The HMOs for provisional reaccreditation are 33. Provisional reaccreditation is recommended to be for a maximum of three months during which the HMOs should meet the outstanding requirements listed against them. Failure to meet the requirements shall result in loss of accreditation, Ifenne threatened.

Part of corrupt practices among the HMOs, as revealed by the Council, was illegal merger with one another or related organizations. Ifenne said an HMO (Total Health Trust) was discovered to have been acquired, and majority of its shares (399,999,999 out of 400,000,000) was owned by a Liberty Holdings of South Africa against the Act of the scheme.

Other issue plaguing the scheme is bankruptcy and huge indebtedness among HMOs. Ifenne said one HMO,. Lifeworth HMO was experiencing negative reserve, and the organization had been considered by the scheme to be technically bankrupt.

She said there were yet other 13 HMOs with negative reserves that had not eroded into the shareholders’ fund. The 13 HMOs are considered for provisional reaccreditation but are to eliminate the negative reserve within the period of provisional reaccreditation, she noted.

She lamented that the scheme had been inundated with complaints of crippling debts owed health care facilities by HMOs. “HMOs were therefore required to submit letters of non-indebtedness from all facilities in their network, as evidence of consistent and prompt payment of capitation to the facilities and/or settlement of fee-for-service claims.

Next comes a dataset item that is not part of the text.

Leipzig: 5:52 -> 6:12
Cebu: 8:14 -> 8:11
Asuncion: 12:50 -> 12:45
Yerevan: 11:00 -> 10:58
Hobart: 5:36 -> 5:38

“HMOs submitted letters of non-indebtedness from some facilities in their network. Six HMOs did not submit any letter of non-indebtedness from any healthcare facility, implying they are indebted to all the facilities under their network.

“All the HMOs are indebted to healthcare facilities in varying degrees. The six HMOs that did not submit any letter of non –indebtedness are therefore, not considered for reaccreditation.

“HMOs that submitted some letters of non-indebtedness are considered for provisional re-accreditation. They are required to clear all indebtedness within the period of the provisional reaccreditation,” she said.

She explained that HMOs are expected to return all unpaid capitations (and associated fee-for-service) to NHIS; make 1% remittance on Private Health Insurance Premiums to NHIS.

She further revealed that 32) HMOs are indebted to the scheme, and that they have been considered for provisional reaccreditation provided they meet all other requirements. They are also to pay the debt owed NHIS (or provide proof of having paid such debts) within the period of provisional reaccreditation.

In his remark, the NHIS Executive Secretary, Prof Usman Yusuf, said since inauguration of the Council on March 7 this year, the had hit the ground running.

“In the first week, they met with NHIS management, staff and union. Their message to us all is that of healing and reconciliation, they reminded us that we need to strive to change the narrative of recent news on the NHIS, that we should not be distracted from the only purpose that the NHIS exists which is to serve our people. They also met with HCPs (health care providers) to hear their views on how to make NHIS serve enrollees better. They have also reached out to the HMH and plan to meet HMOs in the coming week,” he said.

Yusuf said the Council was the mediator in the protests that greeting his reinstatement by President Muhammadu Buhari, and that peace has fully returned to the scheme.

Members of the Council who spoke at the event assured that no form of corruption would be allowed in the scheme under their watch.